Where $x^(i)$ is the i-th sample (from a set of m samples) and $y^{(i)}$ is the i-th expected result To proceed, well represent the problem in matrix notation; this is natural, since we essentially have a system of linear equations here.

The regression coefficients $\theta$ we're looking for are the vector:

\begin{pmatrix}\theta_0\\\theta_1\\...\\\theta_n\end{pmatrix}\in\mathbb R^{n+1}

Given a training set, define the design matrix $X$ to be the $n$ -by- $d$ matrix 1actually $n$ -by- $d+1$ , if we include the intercept(actually $n$ -by- $d+1$ , if we include the intercept)

that contains the training examples input values in its rows:

\left.X=\left[\begin{array}{c}-(x^{(1)})^T-\\-(x^{(2)})^T-\\\vdots\\-(x^{(n)})^T-\end{array}\right.\right].

Also, let $\vec{y}$ be the $n$ -dimensional vector containing all the target values from the training set:

\left.\vec{y}=\left[\begin{array}{c}y^{(1)}\\y^{(2)}\\\vdots\\y^{(n)}\end{array}\right.\right].

Now, since $h_\theta(x^{(i)})=(x^{(i)})^T\theta$ , we can easily verify that

\begin{aligned}X\theta-\vec{y}&=\quad\left[\begin{array}{c}(x^{(1)})^T\theta\\\vdots\\(x^{(n)})^T\theta\end{array}\right]-\left[\begin{array}{c}y^{(1)}\\\vdots\\y^{(n)}\end{array}\right]\\&=\quad\left[\begin{array}{c}h_\theta(x^{(1)})-y^{(1)}\\\vdots\\h_\theta(x^{(n)})-y^{(n)}\end{array}\right].\end{aligned}

Thus, using the fact that for a vector $z$ , we have that $z^Tz=\sum_iz_i^2$ :

$\begin{aligned}\frac12(X\theta-\vec{y})^T(X\theta-\vec{y})&=\quad\frac12\sum_{i=1}^n(h_\theta(x^{(i)})-y^{(i)})^2\\&=\quad J(\theta)\end{aligned}$

Finally, to minimize $J$ , let's find its derivatives with respect to $\theta.$ Hence,

$\begin{aligned}\nabla_\theta J(\theta)&=\quad\nabla_\theta\frac12(X\theta-\vec{y})^T(X\theta-\vec{y})\\&=\quad\frac12\nabla_\theta\left((X\theta)^TX\theta-(X\theta)^T\vec{y}-\vec{y}^T(X\theta)+\vec{y}^T\vec{y}\right)\\&=\quad\frac12\nabla_\theta\left(\theta^T(X^TX)\theta-\vec{y}^T(X\theta)-\vec{y}^T(X\theta)\right)\\&=\quad\frac12\nabla_\theta\left(\theta^T(X^TX)\theta-2(X^T\vec{y})^T\theta\right)\\&=\quad\frac12\left(2X^TX\theta-2X^T\vec{y}\right)\\&=\quad X^TX\theta-X^T\vec{y}\end{aligned}$ 2Proof was derived in Andrew Ng Stanford CS229 Notes.(Proof was derived in Andrew Ng Stanford CS229 Notes.)

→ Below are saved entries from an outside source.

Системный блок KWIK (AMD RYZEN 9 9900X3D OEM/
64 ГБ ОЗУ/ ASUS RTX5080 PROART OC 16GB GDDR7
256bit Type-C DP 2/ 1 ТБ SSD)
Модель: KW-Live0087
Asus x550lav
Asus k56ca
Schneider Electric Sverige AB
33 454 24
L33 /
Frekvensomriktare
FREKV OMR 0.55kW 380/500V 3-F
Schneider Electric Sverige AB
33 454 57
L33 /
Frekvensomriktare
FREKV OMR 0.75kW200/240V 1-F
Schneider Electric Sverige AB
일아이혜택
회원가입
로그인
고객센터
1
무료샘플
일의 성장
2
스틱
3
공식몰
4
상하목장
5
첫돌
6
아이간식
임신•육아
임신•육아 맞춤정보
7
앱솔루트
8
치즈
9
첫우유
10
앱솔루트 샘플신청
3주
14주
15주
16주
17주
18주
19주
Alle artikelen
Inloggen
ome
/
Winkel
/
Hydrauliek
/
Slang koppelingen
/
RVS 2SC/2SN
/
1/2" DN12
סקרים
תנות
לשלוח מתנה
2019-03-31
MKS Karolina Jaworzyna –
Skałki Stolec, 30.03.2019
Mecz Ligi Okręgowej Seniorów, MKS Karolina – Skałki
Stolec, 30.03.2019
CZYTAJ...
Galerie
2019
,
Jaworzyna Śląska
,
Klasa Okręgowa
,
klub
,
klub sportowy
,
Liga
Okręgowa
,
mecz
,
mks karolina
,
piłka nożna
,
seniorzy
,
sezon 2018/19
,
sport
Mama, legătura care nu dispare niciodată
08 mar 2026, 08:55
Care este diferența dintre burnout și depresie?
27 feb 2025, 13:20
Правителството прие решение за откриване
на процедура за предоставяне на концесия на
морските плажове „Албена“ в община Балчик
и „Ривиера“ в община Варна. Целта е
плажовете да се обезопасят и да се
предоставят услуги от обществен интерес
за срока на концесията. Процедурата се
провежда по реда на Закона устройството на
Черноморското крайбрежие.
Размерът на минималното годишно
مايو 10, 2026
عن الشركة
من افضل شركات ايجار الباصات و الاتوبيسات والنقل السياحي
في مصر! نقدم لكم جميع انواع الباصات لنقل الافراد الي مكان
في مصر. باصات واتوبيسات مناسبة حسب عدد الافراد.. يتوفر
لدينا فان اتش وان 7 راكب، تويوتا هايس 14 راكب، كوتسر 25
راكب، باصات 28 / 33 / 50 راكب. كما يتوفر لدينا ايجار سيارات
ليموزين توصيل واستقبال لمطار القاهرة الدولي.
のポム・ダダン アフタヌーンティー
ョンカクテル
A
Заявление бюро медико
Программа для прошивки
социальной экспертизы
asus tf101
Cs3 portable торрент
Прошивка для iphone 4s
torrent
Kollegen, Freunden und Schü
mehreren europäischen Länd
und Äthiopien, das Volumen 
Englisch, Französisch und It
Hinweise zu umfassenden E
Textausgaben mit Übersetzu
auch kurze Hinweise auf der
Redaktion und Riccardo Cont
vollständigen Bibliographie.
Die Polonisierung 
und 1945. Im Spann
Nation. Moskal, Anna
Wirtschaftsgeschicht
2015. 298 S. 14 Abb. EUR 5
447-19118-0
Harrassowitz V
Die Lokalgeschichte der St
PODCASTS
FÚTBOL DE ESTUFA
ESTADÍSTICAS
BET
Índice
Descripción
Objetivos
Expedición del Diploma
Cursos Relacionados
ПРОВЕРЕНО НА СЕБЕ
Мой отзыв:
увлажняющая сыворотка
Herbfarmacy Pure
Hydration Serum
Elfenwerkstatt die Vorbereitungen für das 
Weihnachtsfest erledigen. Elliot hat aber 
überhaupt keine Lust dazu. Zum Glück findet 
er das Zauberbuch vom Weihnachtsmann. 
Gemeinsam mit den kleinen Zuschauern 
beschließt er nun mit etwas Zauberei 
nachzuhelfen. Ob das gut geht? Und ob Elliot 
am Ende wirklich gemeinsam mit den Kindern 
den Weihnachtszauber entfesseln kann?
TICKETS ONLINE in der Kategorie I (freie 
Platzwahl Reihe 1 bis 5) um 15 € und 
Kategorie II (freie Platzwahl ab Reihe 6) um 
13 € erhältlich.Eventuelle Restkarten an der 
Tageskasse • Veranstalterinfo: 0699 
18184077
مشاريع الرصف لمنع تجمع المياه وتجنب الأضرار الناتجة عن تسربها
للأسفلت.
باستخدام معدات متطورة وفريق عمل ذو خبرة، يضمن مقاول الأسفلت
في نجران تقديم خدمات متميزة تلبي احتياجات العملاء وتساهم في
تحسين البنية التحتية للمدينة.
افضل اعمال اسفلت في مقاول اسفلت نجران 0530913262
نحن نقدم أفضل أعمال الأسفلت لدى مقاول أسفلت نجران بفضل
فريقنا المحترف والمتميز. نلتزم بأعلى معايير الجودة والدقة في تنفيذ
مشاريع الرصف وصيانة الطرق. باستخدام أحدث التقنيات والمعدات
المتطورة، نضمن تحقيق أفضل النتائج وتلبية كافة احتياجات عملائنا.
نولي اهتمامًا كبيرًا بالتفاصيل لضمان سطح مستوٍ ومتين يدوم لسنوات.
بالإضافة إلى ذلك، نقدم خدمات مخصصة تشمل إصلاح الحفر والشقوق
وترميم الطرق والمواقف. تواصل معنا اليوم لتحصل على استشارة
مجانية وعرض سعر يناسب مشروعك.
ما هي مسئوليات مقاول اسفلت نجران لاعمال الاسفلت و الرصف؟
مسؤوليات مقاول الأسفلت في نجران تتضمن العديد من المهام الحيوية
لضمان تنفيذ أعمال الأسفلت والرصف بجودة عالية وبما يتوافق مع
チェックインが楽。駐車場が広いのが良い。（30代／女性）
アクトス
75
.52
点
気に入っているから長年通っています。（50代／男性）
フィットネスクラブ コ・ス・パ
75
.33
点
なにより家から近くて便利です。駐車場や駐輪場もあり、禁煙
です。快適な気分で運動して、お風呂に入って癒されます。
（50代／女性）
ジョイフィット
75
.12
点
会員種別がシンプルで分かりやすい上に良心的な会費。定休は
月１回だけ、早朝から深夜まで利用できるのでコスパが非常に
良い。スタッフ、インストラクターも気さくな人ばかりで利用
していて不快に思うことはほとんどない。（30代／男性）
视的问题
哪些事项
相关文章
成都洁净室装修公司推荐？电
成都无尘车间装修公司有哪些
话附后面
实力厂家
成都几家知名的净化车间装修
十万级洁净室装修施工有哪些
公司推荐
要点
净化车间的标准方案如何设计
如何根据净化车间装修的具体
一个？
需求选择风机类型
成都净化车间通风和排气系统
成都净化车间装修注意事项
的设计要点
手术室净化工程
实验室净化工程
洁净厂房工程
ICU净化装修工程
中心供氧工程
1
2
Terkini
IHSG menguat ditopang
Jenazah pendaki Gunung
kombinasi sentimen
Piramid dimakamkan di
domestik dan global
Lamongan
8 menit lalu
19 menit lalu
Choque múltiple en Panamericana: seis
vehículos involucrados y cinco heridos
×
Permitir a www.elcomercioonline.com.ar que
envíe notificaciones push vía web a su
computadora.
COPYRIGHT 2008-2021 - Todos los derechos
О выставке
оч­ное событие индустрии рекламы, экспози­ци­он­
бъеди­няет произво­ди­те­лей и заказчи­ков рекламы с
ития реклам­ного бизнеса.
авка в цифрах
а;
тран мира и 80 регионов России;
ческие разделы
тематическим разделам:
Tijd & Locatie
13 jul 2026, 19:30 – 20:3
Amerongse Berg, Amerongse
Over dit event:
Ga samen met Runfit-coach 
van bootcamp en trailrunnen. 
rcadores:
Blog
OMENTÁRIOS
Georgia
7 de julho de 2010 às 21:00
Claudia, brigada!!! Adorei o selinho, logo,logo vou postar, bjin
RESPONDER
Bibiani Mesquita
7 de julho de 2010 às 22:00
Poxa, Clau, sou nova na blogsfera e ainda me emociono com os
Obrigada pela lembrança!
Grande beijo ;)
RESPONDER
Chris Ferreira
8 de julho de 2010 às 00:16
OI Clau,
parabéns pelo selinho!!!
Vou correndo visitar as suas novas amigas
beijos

In the third step, we used the fact that $a^Tb=b^Ta$ , and in the fifth step used the facts $\nabla_xb^Tx=b$ and $\nabla_xx^TAx=2Ax$ for symmetric matrix $A$ 3for more details, see Section 4.3 of “Linear Algebra Review and Reference"(for more details, see Section 4.3 of “Linear Algebra Review and Reference")

To minimize $J$ , we set its derivatives to zero, and obtain the normal equations:

X^TX\theta=X^T\vec{y}

Thus, the value of $\theta$ that minimizes $J(\theta)$ is given in closed form by the equation

\theta=(X^TX)^{-1}X^T\vec{y}

Key points

Purpose: The Normal Equation provides a direct, closed-form solution to calculate the best parameters (weights) for a linear regression model.

Normal Equation in sklearn and numpy python.

python


from sklearn.preprocessing import add_dummy_feature
import numpy as np


def normal_equation(X: np.array, Y: np.array):
    X_b = add_dummy_feature(X)
    theta_best = np.linalg.inv(X_b.T @ X_b) @ X_b.T @ Y
    
    return theta_best

Cost Function: It works by finding the parameter values that minimize the Mean Squared Error (MSE) cost function. The MSE measures the average squared difference between the model's predictions and the actual target values.

\mathrm{MSE}(\mathbf{X},h_{\mathbf{\theta}})=\frac{1}{m}\sum_{i = 1}^{m}\left(\mathbf{\theta}^{\mathsf{T}}\mathbf{x}^{(i)}-y^{(i)}\right)^{2}

Advantages

Fast and efficient for smaller datasets with a limited number of features.
Direct solution without needing iterative optimization algorithms like gradient descent.

Disadvantages

Can become computationally very expensive for datasets with a very large number of features.
Does not handle cases where certain features are redundant or when the number of features exceeds the number of training instances.

Alternative to the Normal Equation: For datasets with many features or when computational efficiency is critical, alternative methods like gradient descent algorithms are used to find the optimal parameters iteratively.